La cirugía láser con el método LASIK se realiza bajo los efectos de anestesia local o tópica que se administra con unas gotas en los ojos. Los pasos habituales que se siguen son los siguientes:

  1. Anestesia local en los ojos (gotas).
  2. El doctor procede a realizar un corte sobre el tejido superficial de la córnea. Se creará un colgajo corneal que se apartará momentáneamente para poder aplicar el láser sobre la córnea ahora expuesta. Durante unos segundos, el paciente perderá la nitidez en la visión y sólo verá luces. Este efecto puede desorientar a quién no esté suficientemente preparado.
  3. Seguidamente, la córnea se “talla” o remodela utilizando un láser excimer, que ha sido programado para realizar este proceso de acuerdo a los datos introducidos previamente. Por ejemplo, en caso de pacientes con miopía, se busca “aplanar” la córnea.
  4. Posteriormente, el colgajo corneal, se vuelve a colocar en su lugar.
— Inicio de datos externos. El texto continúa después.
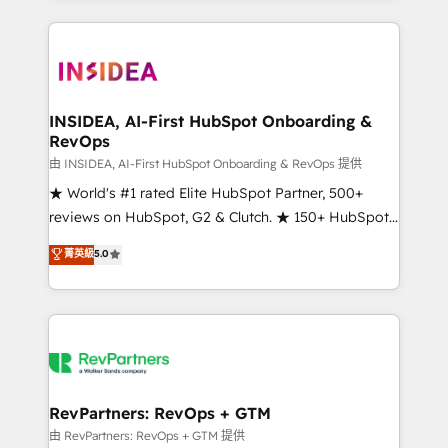
service creative agencies in the HubSpot
ecosystem, we blend strategy, technology, & award-
winning design to build scalable, globally
regionalized HubSpot websites, integrated
marketing campaigns, & RevOps frameworks that
INSIDEA, AI-First HubSpot Onboarding &
RevOps
fuel long-term success We connect the entire
customer lifecycle through seamless integrations,
由 INSIDEA, AI-First HubSpot Onboarding & RevOps 提供
ensure long-term adoption with change-
★ World's #1 rated Elite HubSpot Partner, 500+
management programs, and align marketing, sales,
reviews on HubSpot, G2 & Clutch. ★ 150+ HubSpot
and service to drive sustainable growth With 6 key
Certified Experts & Trainers across the team ★
菁英級
5.0
HubSpot accreditations and experience across
1,500+ implementations across five continents ★ AI-
hundreds of organizations in dozens of industries,
First, RevOps-led, Onboarding obsessed ★
there’s a good chance one of our globally integrated
Company of the Year 2024/25 INSIDEA helps
teams has worked with clients just like you Let’s
growing companies turn HubSpot into a revenue
explore whether S2 is the partner you’ve been
engine. We onboard your team, migrate your data,
looking for...and get your next big initiative moving!
and build AI-powered workflows that drive adoption
from week one, in your time zone. What we do ➤
RevPartners: RevOps + GTM
Onboarding: Live in weeks, with workflows built
由 RevPartners: RevOps + GTM 提供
El láser siempre actúa debajo del tejido de la córnea, que luego se vuelve a proteger por el colgajo corneal. En ningún caso se introducen elementos extraños ajenos al organismo del paciente. Por este motivo, la recuperación y cicatrización después de la cirugía láser son muy rápidos.

Muchos pacientes entrevistados manifiestan que después de la cirugía ocular LASIK han experimentado una mejoría casi inmediata de la visión. Pero un paciente puede tardar hasta seis meses hasta alcanzar una visión estable después de una cirugía láser. Generalmente, no se registran mayores consecuencias y existen escasas molestias después de la cirugía láser.